Qu’est-ce que la capacité de production d’air d’un compresseur d’air?
Le débit d’air d’une compresseur d’air correspond généralement au volume d’air comprimé qu’il peut fournir par unité de temps; on le désigne souvent sous les termes « débit de refoulement » ou « débit d’alimentation ». Ce paramètre est utilisé lors du dimensionnement, de l’évaluation de la consommation énergétique et de l’adaptation des équipements pneumatiques.
Unités courantes et approche des conversions
- m³/min: Couramment utilisé sur les plaques signalétiques des équipements ou dans les calculs d’ingénierie.
- L/min: Convient aux petits équipements ou aux points d’utilisation du gaz.
- CFM: Fréquent dans certaines données d’importation; veuillez en tenir compte par rapport à l’état standard.
Lors de la comparaison de données différentes, il convient d’harmoniser au préalable les pressions, les températures et les diamètres de mesure, afin d’éviter de confondre le débit d’aspiration, le débit de refoulement et le débit d’air utile.
Méthode de calcul de la production théorique de gaz
Pour les compresseurs d’air à déplacement positif, on peut tout d’abord procéder à une estimation basée sur le volume de déplacement nominal:
Volume de refoulement théorique ≈ Volume de refoulement par tour × Vitesse de rotation
Si l’on connaît le nombre de cylindres, la course et le diamètre du cylindre, il est également possible de calculer d’abord le volume géométrique par tour, puis de le multiplier par la vitesse de rotation. La valeur théorique est généralement supérieure à la valeur réelle, en raison de pertes liées au volume mort, à la résistance des clapets, aux jeux d’étanchéité et aux variations de température.
Production réelle de gaz et rendement volumétrique
La quantité réelle de gaz exploitable peut être déterminée selon la formule suivante:
Volume d’échappement réel ≈ Volume d’échappement théorique × Rendement volumétrique
L’efficacité volumétrique est influencée par l’usure, la résistance à l’admission, la pression de refoulement, l’efficacité du refroidissement et l’état d’entretien. Après une certaine période d’utilisation, si le filtre s’obstrue, si les joints d’étanchéité vieillissent ou si les fuites dans les conduites augmentent, la capacité réelle de fourniture d’air peut diminuer.
Estimation sur site par la méthode de pressurisation à l’aide d’un réservoir de gaz
Lorsque l’on dispose d’un réservoir de stockage et d’un manomètre, il est possible d’estimer le débit d’air fourni à partir du temps de montée en pression:
Q ≈ V × ΔP ÷ t
- V: Volume du réservoir de gaz, unité m³.
- ΔP: variation de la pression, l’unité devant être conforme au référentiel de calcul.
- t: temps nécessaire pour passer de la pression basse à la pression haute, en minutes.
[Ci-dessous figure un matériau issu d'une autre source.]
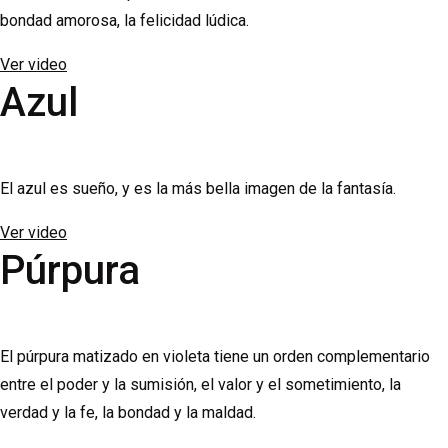
bondad amorosa, la felicidad lúdica.
Ver video
Azul
El azul es sueño, y es la más bella imagen de la fantasía.
Ver video
Púrpura
El púrpura matizado en violeta tiene un orden complementario
entre el poder y la sumisión, el valor y el sometimiento, la
verdad y la fe, la bondad y la maldad.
Cette méthode convient à une évaluation approximative, mais il convient de veiller à ce que les valeurs de pression soient des pressions manométriques, à l’absence de fuites dans le système, à la stabilité de la température du réservoir d’air comprimé et au fonctionnement du compresseur d’air en régime stable. Si l’on souhaite convertir le débit en volume à pression atmosphérique standard, il faut également ramener la différence de pression à une référence correspondant à la pression atmosphérique.
Facteurs clés influençant les résultats du calcul
- État d’admission: la température, l’humidité et l’altitude influencent la densité de l’air ainsi que le volume d’air aspiré.
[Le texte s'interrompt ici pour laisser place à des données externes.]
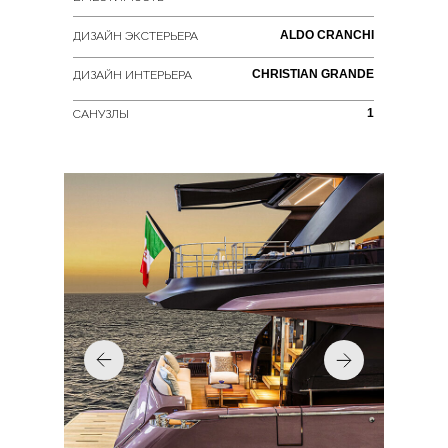
ALDO CRANCHI
ДИЗАЙН ЭКСТЕРЬЕРА
CHRISTIAN GRANDE
ДИЗАЙН ИНТЕРЬЕРА
1
САНУЗЛЫ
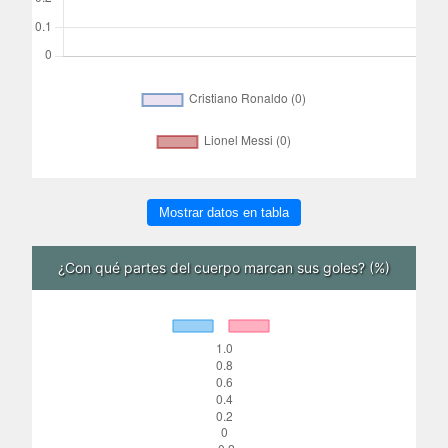
Mostrar datos en tabla
¿Con qué partes del cuerpo marcan sus goles? (%)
- Pression de travail: plus la pression de refoulement est élevée, plus la quantité d’air utile disponible, à puissance égale, est généralement limitée.
- Mode de charge: l’utilisation continue, l’utilisation intermittente et le fonctionnement à fréquence variable entraînent des débits moyens d’alimentation différents.
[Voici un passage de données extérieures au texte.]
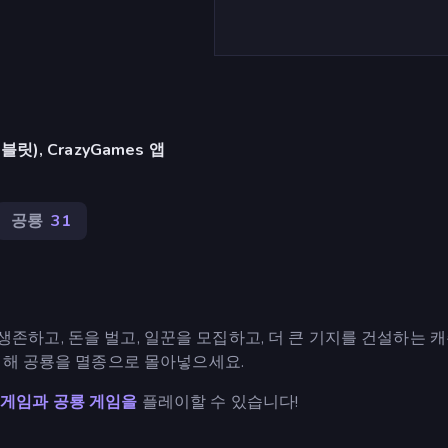
), CrazyGames 앱
공룡
31
해 생존하고, 돈을 벌고, 일꾼을 모집하고, 더 큰 기지를 건설하는 
위해 공룡을 멸종으로 몰아넣으세요.
 게임과
공룡 게임을
플레이할 수 있습니다!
- Pertes de charge dans la tuyauterie: les raccords, les flexibles, les filtres et les sécheurs peuvent tous entraîner une perte de pression.
Recommandations pour le choix et le calcul
Lors du calcul de la production de gaz, il est recommandé d’établir d’abord la liste des consommations de tous les équipements utilisant du gaz, puis de procéder à une synthèse en tenant compte du taux d’utilisation simultanée, des marges de sécurité et des pertes dues aux fuites. En l’absence de données complètes sur site, il convient de privilégier, à titre de référence, les valeurs mesurées de surpression obtenues dans des conditions de fonctionnement similaires, plutôt que de se fier uniquement aux valeurs nominales indiquées sur la plaque signalétique.